Problem details> Return, exactly, the line that contains "through the life" together with all lines after it to the end of the entries, and no further lines.

Dataset extract>
★ ★ ★

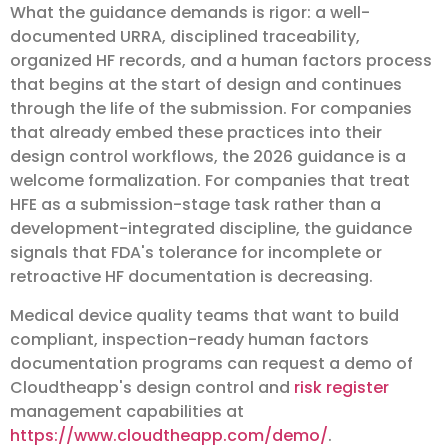
What the guidance demands is rigor: a well-
documented URRA, disciplined traceability,
organized HF records, and a human factors process
that begins at the start of design and continues
through the life of the submission. For companies
that already embed these practices into their
design control workflows, the 2026 guidance is a
welcome formalization. For companies that treat
HFE as a submission-stage task rather than a
development-integrated discipline, the guidance
signals that FDA's tolerance for incomplete or
retroactive HF documentation is decreasing.
Medical device quality teams that want to build
compliant, inspection-ready human factors
documentation programs can request a demo of
Cloudtheapp's design control and
risk register
management capabilities at
https://www.cloudtheapp.com/demo/
.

★ ★ ★

Solution to this task>
through the life of the submission. For companies
that already embed these practices into their
design control workflows, the 2026 guidance is a
welcome formalization. For companies that treat
HFE as a submission-stage task rather than a
development-integrated discipline, the guidance
signals that FDA's tolerance for incomplete or
retroactive HF documentation is decreasing.
Medical device quality teams that want to build
compliant, inspection-ready human factors
documentation programs can request a demo of
Cloudtheapp's design control and
risk register
management capabilities at
https://www.cloudtheapp.com/demo/
.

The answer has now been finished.